This lesson is being piloted (Beta version)

Z to TauTau crossection Long Exercise

Exercise 1

Overview

Teaching: min
Exercises: min
Questions
Objectives

Selecting a final state and trigger (Wednesday Morning)

Choose one of the three $\tau \tau$ final states with at least one hadronically decaying $\tau$. Of the final states we are considering, there are two options for choice of trigger. (Slide 5 of the intro slides). We need to decide which is best for our analysis.

The available list of all triggers in NANOAOD can be found in the NANOAOD documentation.

To learn to write Python code and use the NanoAODTools framework, we will start with exampleAnalysis.py as a template. To run the example:

cd ${CMSSW_BASE}/src/PhysicsTools/NanoAODTools/analysis/
python ${CMSSW_BASE}/src/PhysicsTools/NanoAODTools/python/postprocessing/examples/exampleAnalysis.py

This example selects events from the input file and applies a preselection choosing events with at least one jet of pt > 250 GeV. It then loops over these events, selects those with at least 2 muons, and creates the Lorentzvector sum of the electrons, muons, and jets in the event. A histogram is then filled with the $p_T$ of the vector. An additional example of the syntax (c++) for preselection can be found here. Although for our purposes feel free to not use any at all.

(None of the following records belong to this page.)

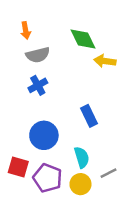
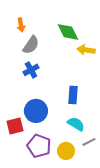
gray semicircle: (38, 55) -> (31, 45), turned -42
blue rectangle: (89, 116) -> (73, 95), turned 30
cyan semicircle: (82, 157) -> (76, 124), moved, turned -42
red square: (18, 167) -> (15, 126), moved, turned -30

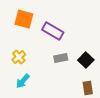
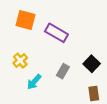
gray rectangle: (61, 58) -> (63, 71), moved, turned -48
cyan arrow: (23, 81) -> (34, 82), moved

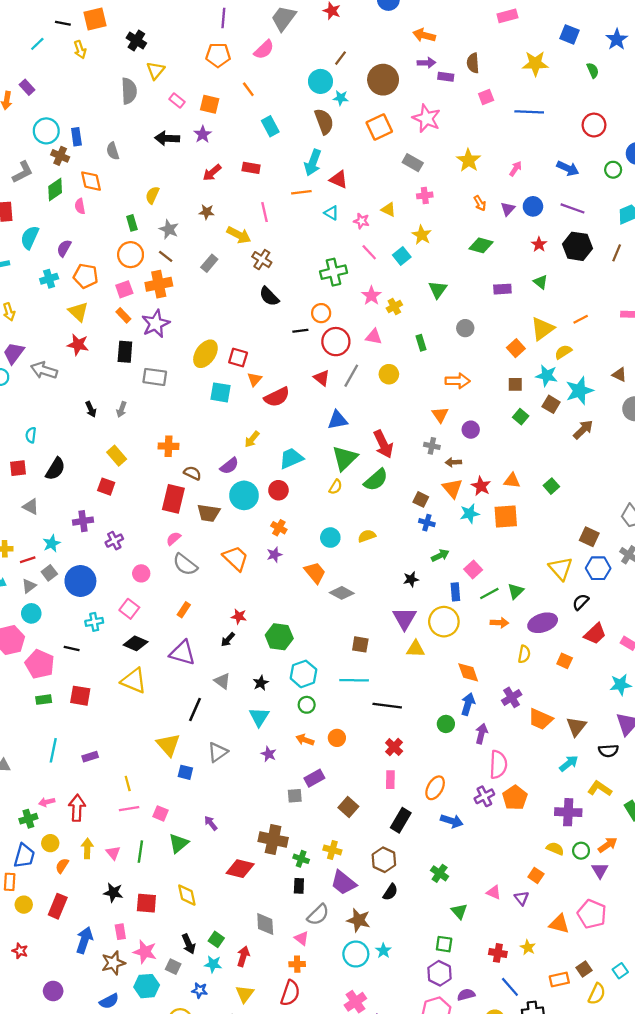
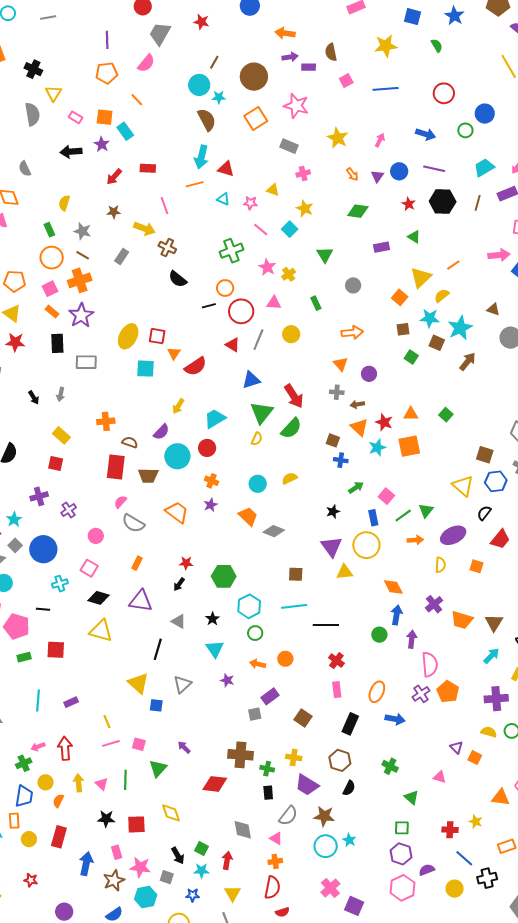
cyan rectangle: (270, 126) -> (125, 131), moved
purple triangle: (522, 898) -> (456, 747), moved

You may view the histogram using the root TBrowser:

root histOut.root
TBrowser b

The input file is The input file is:

root://cmseos.fnal.gov//store/user/cmsdas/2023/short_exercises/Tau/DYJetsToLL__7B7D90CB-14EF-B749-B4D7-7C413FE3CCC1.root

We need to calculate the signal efficiency for each of the two trigger options. To do so, you need to loop over all the entries in a signal MC file using the template provided.

Although in c++, examples of event loops used in the Tau Short Exercise can be found in eff.c and taumdm.c.

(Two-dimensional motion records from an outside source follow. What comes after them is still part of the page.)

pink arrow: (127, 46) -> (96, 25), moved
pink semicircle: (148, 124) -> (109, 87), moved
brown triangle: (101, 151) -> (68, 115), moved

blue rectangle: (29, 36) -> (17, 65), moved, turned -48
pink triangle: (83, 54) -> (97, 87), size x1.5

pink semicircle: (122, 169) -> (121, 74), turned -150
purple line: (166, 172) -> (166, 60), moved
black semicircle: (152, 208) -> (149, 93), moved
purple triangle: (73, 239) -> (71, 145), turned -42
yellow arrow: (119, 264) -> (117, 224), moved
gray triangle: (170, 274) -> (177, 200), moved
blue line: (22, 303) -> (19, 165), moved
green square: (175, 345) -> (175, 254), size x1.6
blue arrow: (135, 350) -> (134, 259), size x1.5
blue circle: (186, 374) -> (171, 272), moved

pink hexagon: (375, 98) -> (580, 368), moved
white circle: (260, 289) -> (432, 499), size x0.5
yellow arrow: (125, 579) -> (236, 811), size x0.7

For analysis, the reconstructed objects (muons, electrons, taus) need additional identification quality criteria:

The different triggers may require different kinematic cuts ($p_T, \eta$) depending on their design. Some triggers have different isolation requirements on the reconstructed objects. The trigger variable names (fortunately) describe the criteria on the reconstructed objects to be applied offline. The goal of this section is too see which of the two routes specific to your channel (trigger 1 or trigger 2) give the greatest signal efficiency.

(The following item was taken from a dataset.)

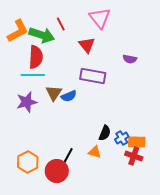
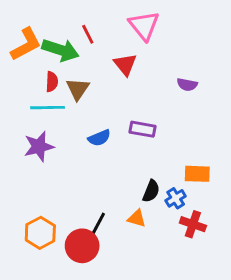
red semicircle: (36, 57) -> (52, 82), size x0.6
purple rectangle: (93, 76) -> (143, 129), moved, size x0.7
brown triangle: (54, 93) -> (78, 89), moved
orange rectangle: (137, 142) -> (197, 174), moved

To get an estimate of the number of expected events to be observed in data, you need to scale your mc events by a “cross section weight”. This concept is highlighted here .

Deliverable

Deliverable for the end of the day: A table containing the signal efficiencies for each of your two trigger options, including the total number of events which passed your baseline and numerator selection. Scale these numbers by the appropriate cross section weight to produce a ballpark estimate for the number of events expected at 2018 luminosity.

Key Points


Exercise 2

Overview

Teaching: min
Exercises: min
Questions
Objectives

Event Analysis code

We now need to write the main portion of the code which will reconstruct our Z candidate, as well as other variables which we will use in the background estimation. At the very least, you will need to include

Start with MuTauProducer.py, ETauProducer.py, and TauTauProducer.py (under ${CMSSW_BASE}/src/PhysicsTools/NanoAODTools/python/postprocessing/examples/) as a boiler plate and create a new analyze function to calculate the relevant variables for your analysis on an event-by-event basis.

To run the example:

cd ${CMSSW_BASE}/src/PhysicsTools/NanoAODTools/analysis/
python ${CMSSW_BASE}/src/PhysicsTools/NanoAODTools/python/postprocessing/examples/example_postproc.py

It is similiar to the exampleAnalysis.py you modified yesterday, but instead of creating a histogram this creates a new branch EventMass which is added to the Events tree in addition to those already in the NANOAOD file. The input file is the DYJetsToLL_M-50 signal file used yesterday. As we are now working to understand the backgrounds in addition to our Z signal, you may interested in any of the following three MC samples, accessed in the following manner:

root://cmseos.fnal.gov//store/user/cmsdas/2023/short_exercises/Tau/DYJetsToLL__7B7D90CB-14EF-B749-B4D7-7C413FE3CCC1.root
root://cmseos.fnal.gov//store/user/cmsdas/2023/short_exercises/Tau/WJetsToLNu__AE18A33F-9CF5-BC4E-A1E9-46F7BF382AF1.root
root://cmseos.fnal.gov//store/user/cmsdas/2023/short_exercises/Tau/TTTo2L2Nu__1656732C-0CD4-F54B-B39D-19CA08E18A77.root

Deliverable

For each of the MC samples, make a histogram of the three variables mentioned in the bullets above. An example code to make the histograms from a given file/TTree and plot them can be found here. Before we submit jobs to condor to run over the whole datasets (which takes overnight) please understand these distributions:

  • Are you able to see a peak in the visible mass distribution in the $Z$ mc? (You can compare with Slide 10 of the introductory slides.)
  • How many b-tagged jets do you expect in in the TTJets MC sample? DYJetsToLL_M-50, WJetsToLNu?
  • Does your mt distribution in the WJetsToLNu MC appear as you would expect; given the W boson mass is 80.379. (You can compare with that seen on Slide 8 of the introductory slides.)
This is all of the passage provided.